Forward pass using left side (head) prediction.

This method calculates the score for all possible heads for each (relation, tail) pair.

Parameters
  • rt_batch (LongTensor) – shape: (batch_size, 2), dtype: long The indices of (relation, tail) pairs.

  • slice_size – >0 The divisor for the scoring function when using slicing.

  • mode – The pass mode, which is None in the transductive setting and one of “training”, “validation”, or “testing” in the inductive setting.

Return type

FloatTensor

Returns

shape: (batch_size, num_entities), dtype: float For each r-t pair, the scores for all possible heads.

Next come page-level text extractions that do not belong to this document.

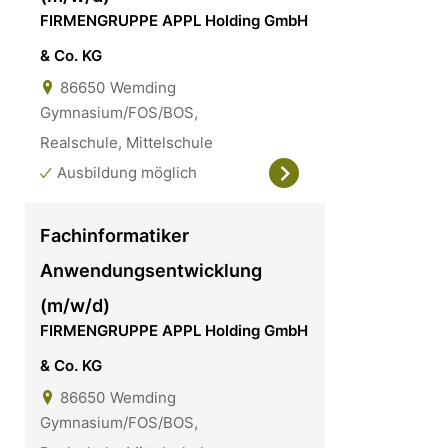
FIRMENGRUPPE APPL Holding GmbH
& Co. KG
86650
Wemding
Gymnasium/FOS/BOS,
Realschule, Mittelschule
Ausbildung möglich
Fachinformatiker
Anwendungsentwicklung
(m/w/d)
FIRMENGRUPPE APPL Holding GmbH
& Co. KG
86650
Wemding
Gymnasium/FOS/BOS,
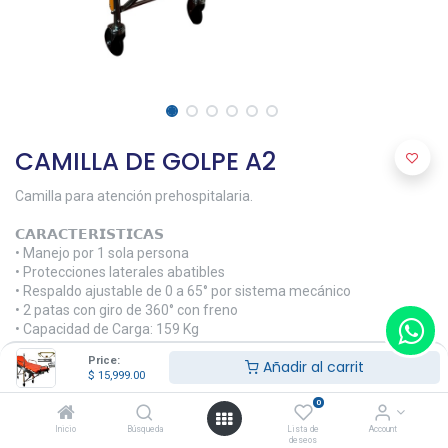
CAMILLA DE GOLPE A2
Camilla para atención prehospitalaria.
𝗖𝗔𝗥𝗔𝗖𝗧𝗘𝗥𝗜𝗦𝗧𝗜𝗖𝗔𝗦
• Manejo por 1 sola persona
• Protecciones laterales abatibles
• Respaldo ajustable de 0 a 65° por sistema mecánico
• 2 patas con giro de 360° con freno
• Capacidad de Carga: 159 Kg
• Peso neto: 40 Kg
Price:
Añadir al carrit
$
15,999.00
𝗔𝗖𝗖𝗘𝗦𝗢𝗥𝗜𝗢𝗦
• 2 Cinturones de seguridad
0
• Cuerno y seguro para camilla
Inicio
Búsqueda
Lista de
Account
deseos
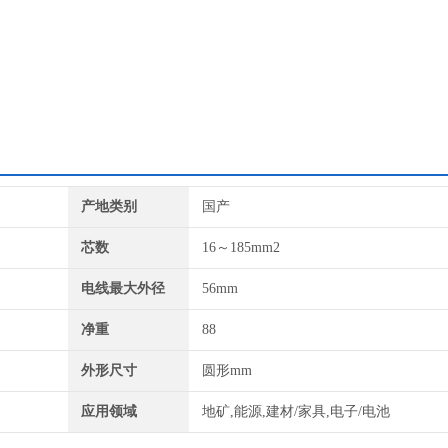
产地类别
国产
芯数
16～185mm2
电线最大外径
56mm
净重
88
外形尺寸
圆形mm
应用领域
地矿,能源,建材/家具,电子/电池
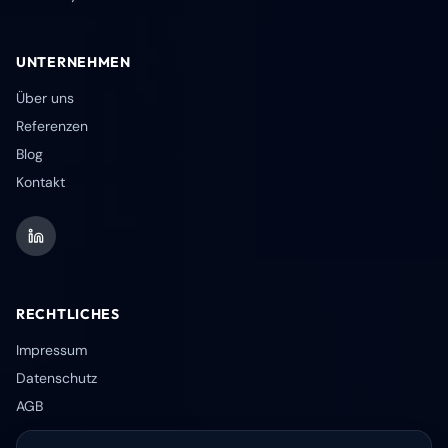
UNTERNEHMEN
Über uns
Referenzen
Blog
Kontakt
RECHTLICHES
Impressum
Datenschutz
AGB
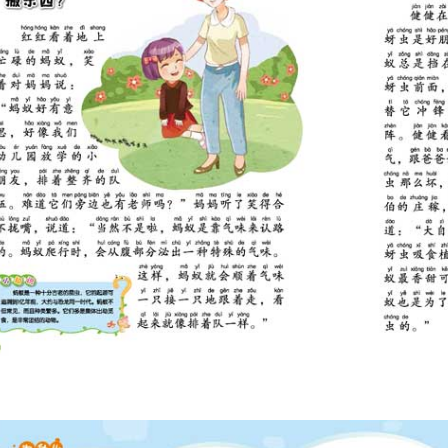
花蜜吗？ 42
什么长得像枯叶？ 43
么喜欢扑火？ 44
蝴蝶和飞蛾？ 45
小秘密
象鼻虫是害虫？ 46
什么会磕头？ 47
厌恶是为什么？ 48
么会有两把“镰刀”？ 49
为什么会吃掉螳螂丈夫？ 50
么不怕日晒雨淋？ 51
火虫能一闪一闪发光？ 52
么唱歌的？ 53
么爱打架？ 54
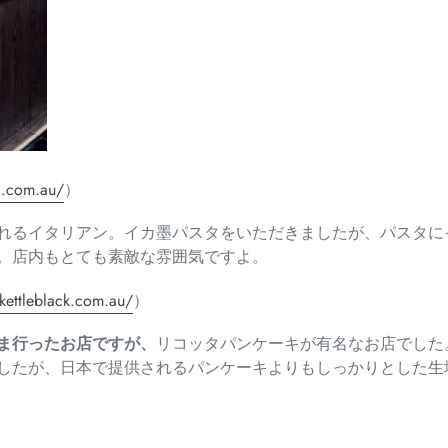
0.com.au/
）
れるイタリアン。
イカ墨パスタをいただきましたが、
パスタに
。
店内もとても素敵な雰囲気ですよ。
kettleblack.
com.au/
）
ま行ったお店ですが、
リコッタパン
ケーキが有名なお店でした
したが
、
日本で提供されるパンケーキよりもしっかりとした生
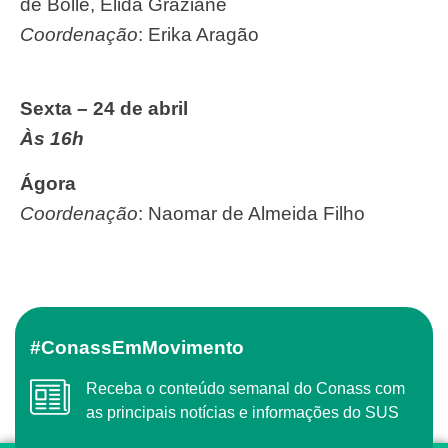
de Bolle, Élida Graziane
Coordenação
: Erika Aragão
Sexta – 24 de abril
Às 16h
Ágora
Coordenação
: Naomar de Almeida Filho
#ConassEmMovimento
Receba o conteúdo semanal do Conass com
as principais notícias e informações do SUS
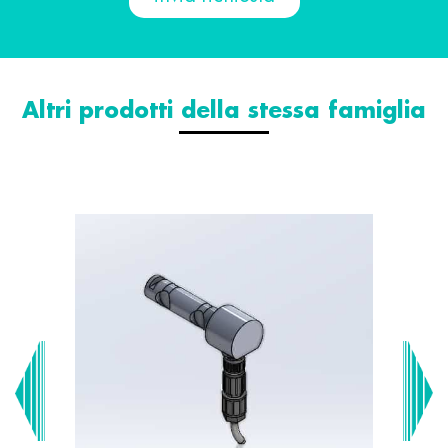
Altri prodotti della stessa famiglia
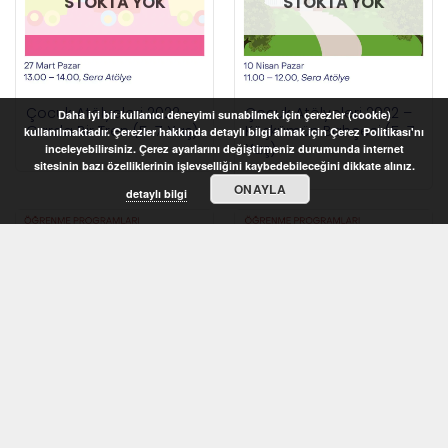
STOKTA YOK
STOKTA YOK
Çocuk Atölyeleri 2022 –
Çocuk Atölyeleri 2022 –
Daha iyi bir kullanıcı deneyimi sunabilmek için çerezler (cookie)
Garda Bir Tren (5-7 Yaş)
Köşkümün Bahçesi (5-7
kullanılmaktadır. Çerezler hakkında detaylı bilgi almak için Çerez Politikası'nı
Yaş)
inceleyebilirsiniz. Çerez ayarlarını değiştirmeniz durumunda internet
sitesinin bazı özelliklerinin işlevselliğini kaybedebileceğini dikkate alınız.
ONAYLA
detaylı bilgi
STOKTA YOK
STOKTA YOK
Çocuk Atölyeleri 2022 –
Çocuk Atölyeleri 2022 –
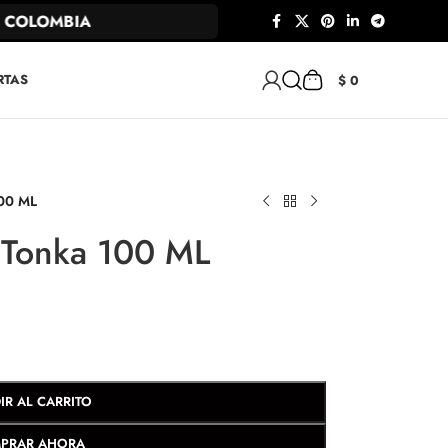
COLOMBIA
RTAS
$
0
100 ML
 Tonka 100 ML
IR AL CARRITO
PRAR AHORA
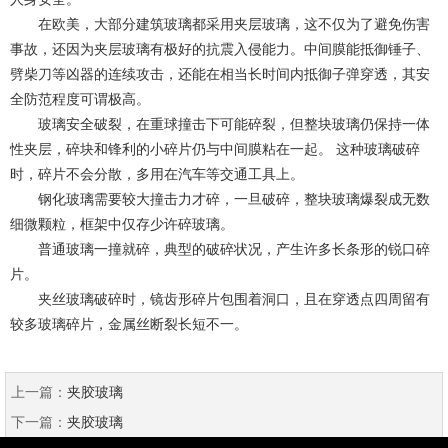
在欧美，大部分建筑玻璃都采用夹层玻璃，这不仅为了避免伤害
事故，还因为夹层玻璃有极好的抗震入侵能力。中间膜能抵御锤子、
劈柴刀等凶器的连续攻击，还能在相当长时间内抵御子弹穿透，其安
全防范程度可谓极高。
玻璃安全破裂，在重球撞击下可能碎裂，但整块玻璃仍保持一体
性夹层，碎块和锋利的小碎片仍与中间膜粘在一起。 这种玻璃破碎
时，碎片不会分散，多用在汽车等交通工具上。
钢化玻璃需要较大撞击力才碎，一旦破碎，整块玻璃爆裂成无数
细微颗粒，框架中仅存少许碎玻璃。
普通玻璃一撞就碎，典型的破碎状况，产生许多长条形的锐口碎
片。
夹丝玻璃破碎时，镜齿形碎片包围着洞口，且在穿透点四周留有
较多玻璃碎片，金属丝断裂长短不一。
上一篇：
夹胶玻璃
下一篇：
夹胶玻璃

score_hrt(hrt_batch, **kwargs)[source]

Forward pass.

This method takes head, relation and tail of each triple and calculates the corresponding score.

Parameters
  • hrt_batch (LongTensor) – shape: (batch_size, 3), dtype: long The indices of (head, relation, tail) triples.

  • mode – The pass mode, which is None in the transductive setting and one of “training”, “validation”, or “testing” in the inductive setting.

Return type

FloatTensor

Returns

shape: (batch_size, 1), dtype: float The score for each triple.

score_t(hr_batch, **kwargs)[source]

Forward pass using right side (tail) prediction.

This method calculates the score for all possible tails for each (head, relation) pair.

Parameters
  • hr_batch (LongTensor) – shape: (batch_size, 2), dtype: long The indices of (head, relation) pairs.

  • slice_size – >0 The divisor for the scoring function when using slicing.

  • mode – The pass mode, which is None in the transductive setting and one of “training”, “validation”, or “testing” in the inductive setting.

Return type

FloatTensor

Returns

shape: (batch_size, num_entities), dtype: float For each h-r pair, the scores for all possible tails.